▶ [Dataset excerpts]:
★ ★ ★ ★ ★ ★ ★
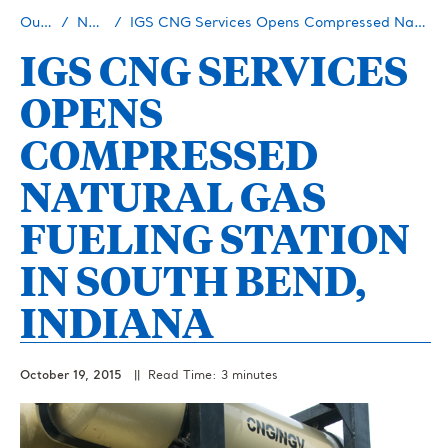
Our Story
Newsroom
IGS CNG Services Opens Compressed Natural Gas Fueling Station in South Bend, Indiana
IGS CNG SERVICES
OPENS
COMPRESSED
NATURAL GAS
FUELING STATION
IN SOUTH BEND,
INDIANA
October 19, 2015
|| Read Time: 3 minutes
★ ★ ★ ★ ★ ★ ★
▶ [TASK TO COMPLETE]:
Could you transcribe the records above exactly, leaving out any pictures?

▶ [WRITTEN RESPONSE]:
Our Story
Newsroom
IGS CNG Services Opens Compressed Natural Gas Fueling Station in South Bend, Indiana
IGS CNG SERVICES
OPENS
COMPRESSED
NATURAL GAS
FUELING STATION
IN SOUTH BEND,
INDIANA
October 19, 2015
|| Read Time: 3 minutes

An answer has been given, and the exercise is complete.